Know Thyself and Nothing Too Much



Today's cultural literacy item: Hubris.

I will allow the main characters from Rick Riordan's novel, The Sea of Monsters, to define today's vocabulary word of the day: 

Annabeth: My fatal flaw. That's what the Sirens showed me. My fatal flaw is hubris. 
Percy: The brown stuff they spread on veggie sandwiches?
Annabeth: No, Seaweed Brain. That's HUMMUS. hubris is worse.
Percy: what could be worse than hummus? 
Annabeth: Hubris means deadly pride, Percy. Thinking you can do things better than anyone else...     Even the gods.


Used in a sentence: As graduation draws near, the current eighth grade class has begun to display excessive hubris in their dealings with teachers and classmates. 

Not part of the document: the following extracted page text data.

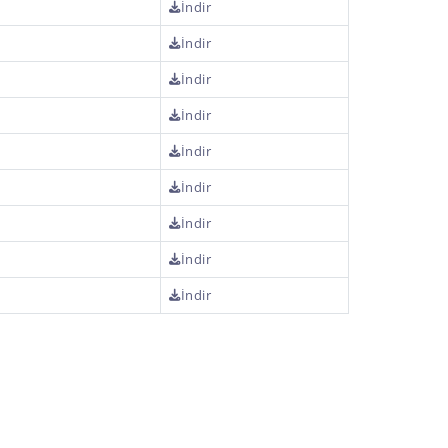
İndir
İndir
İndir
İndir
İndir
İndir
İndir
İndir
İndir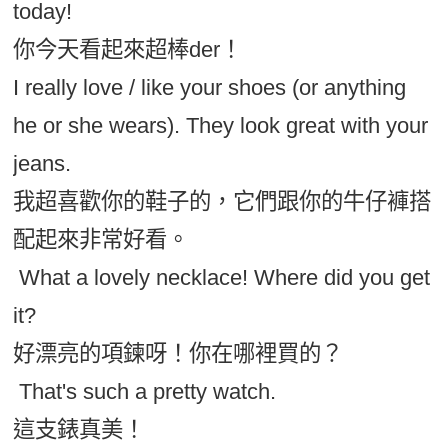
today!
你今天看起來超棒der！
I really love / like your shoes (or anything
he or she wears). They look great with your
jeans.
我超喜歡你的鞋子的，它們跟你的牛仔褲搭
配起來非常好看。
What a lovely necklace! Where did you get
it?
好漂亮的項鍊呀！你在哪裡買的？
That's such a pretty watch.
這支錶真美！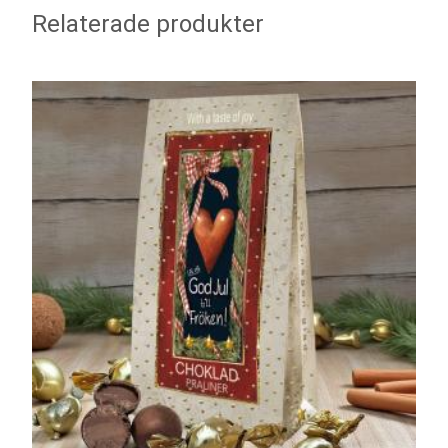
Relaterade produkter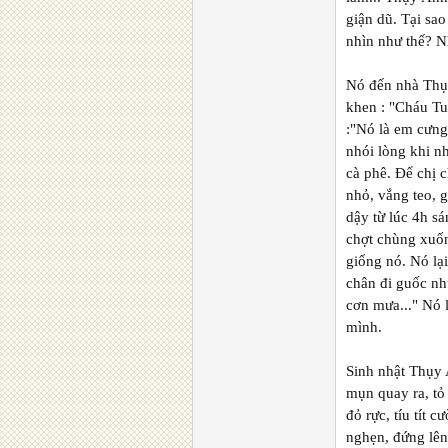
giận dũ. Tại sao
nhìn như thế? N
Nó đến nhà Thụ
khen : "Cháu Tu
:"Nó là em cưng
nhói lòng khi n
cà phê. Để chị 
nhỏ, vắng teo, 
dậy từ lúc 4h s
chợt chùng xuốn
giống nó. Nó lạ
chân đi guốc nh
cơn mưa..." Nó 
mình.
Sinh nhật Thụy 
mụn quay ra, tỏ
đỏ rực, tíu tít 
nghẹn, đứng lên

Fortunately, we are reading King Lear, the perfect example of a man undone by hubris. His story is a convenient conversation starter when my eighth graders get a little too big for their britches. My students may not end up on a storm-swept heath, naked, in the company of a fool and a beggar, but the lessons of Lear's hubris are relevant and valuable.

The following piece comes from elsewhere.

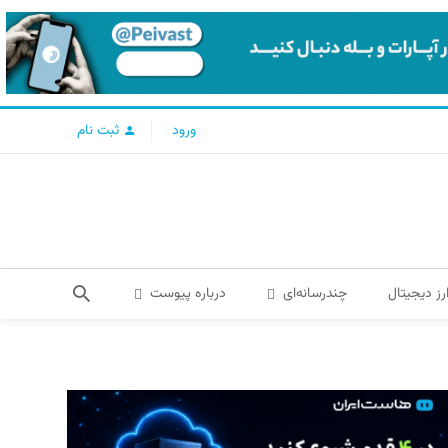
ورود
ثبت نام
رز دیجیتال
چندرسانه‌ای
درباره پیوست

But first, the etymology. 

Hubris comes from the Greek hybris, or "wanton violence, insolence, outrage," specifically as that insolence is directed toward the gods. Mortals who are presumptuous enough to strive for godlike status have hubris, or are hubristic. I asked the students to come up with as many examples of hubris in literature, and they came up with:  Achilles, Odysseus, Voldemort, Arachne, Niobe, Phaeton, Icarus, Dr. Frankenstein (and by extension, Provis, or Magwich), Lear, Macbeth...the list on my white board went on and on. 

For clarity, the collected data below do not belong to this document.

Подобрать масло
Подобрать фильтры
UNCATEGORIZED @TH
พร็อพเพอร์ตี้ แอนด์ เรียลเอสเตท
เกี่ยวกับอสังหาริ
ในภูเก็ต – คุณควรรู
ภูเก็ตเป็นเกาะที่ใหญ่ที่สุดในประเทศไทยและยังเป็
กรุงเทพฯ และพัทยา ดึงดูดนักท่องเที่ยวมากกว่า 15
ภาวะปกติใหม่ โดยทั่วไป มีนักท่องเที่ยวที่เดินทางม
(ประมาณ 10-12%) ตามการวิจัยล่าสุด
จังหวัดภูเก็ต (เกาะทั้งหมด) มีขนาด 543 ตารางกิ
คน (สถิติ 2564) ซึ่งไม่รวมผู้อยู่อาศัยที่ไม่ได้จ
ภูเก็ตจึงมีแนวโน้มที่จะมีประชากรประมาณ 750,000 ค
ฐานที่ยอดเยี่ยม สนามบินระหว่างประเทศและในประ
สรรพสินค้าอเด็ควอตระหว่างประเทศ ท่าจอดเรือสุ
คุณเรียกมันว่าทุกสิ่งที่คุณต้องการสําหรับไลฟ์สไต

I teach in a K-8 school with fairly rigid rules, a dress code, and high expectations for student character and conduct. The core virtues of fortitude, temperance, justice and prudence are part of daily discussion in most classes.  

Despite this rigorous education in character, it is the nature of teenagers to test. When they are ready to move onward and upward - to high school, to college, to whatever is next - they push authority figures away and and feel around for the boundaries of their new territory. It's only natural; challenging authority is a part of their process of individuation. I have my own teenager at home and I see it happening in our household. My friend, author Ann Cannon, once told me that out of her eight boys, her most dependent child had the most traumatic process of pulling away from her. If I accept her way of thinking about this process - and I do, she's a wise and experienced mom - the deeper the attachment, the more pushing away my son will have to do in order to become his own man.

The teacher-student relationship isn't that different from the parent-child relationship, and I have found that the more they trust me, the more likely they are to involve me in their testing. It used to bother me, but under the "it takes a village" hypothesis, I'm happy to help out. 

I'm no child psychologist, but I think students test their teachers because they know they are safe with the teachers who care about them. They push us away because they know we will still be here when they return to their senses. 

And when all is said and done at the end of our journey through middle school, I receive the most heartfelt graduation hugs from the students who have had to learn the most difficult lessons. The boy I had to suspend for cheating, the girl I helped through a family meeting about her self-injurious behavior, the boy who refused to speak to me for two weeks because I called him on his excess of hubris. These are the kids who test my mettle as a teacher. 


And the ones I will miss the most after graduation.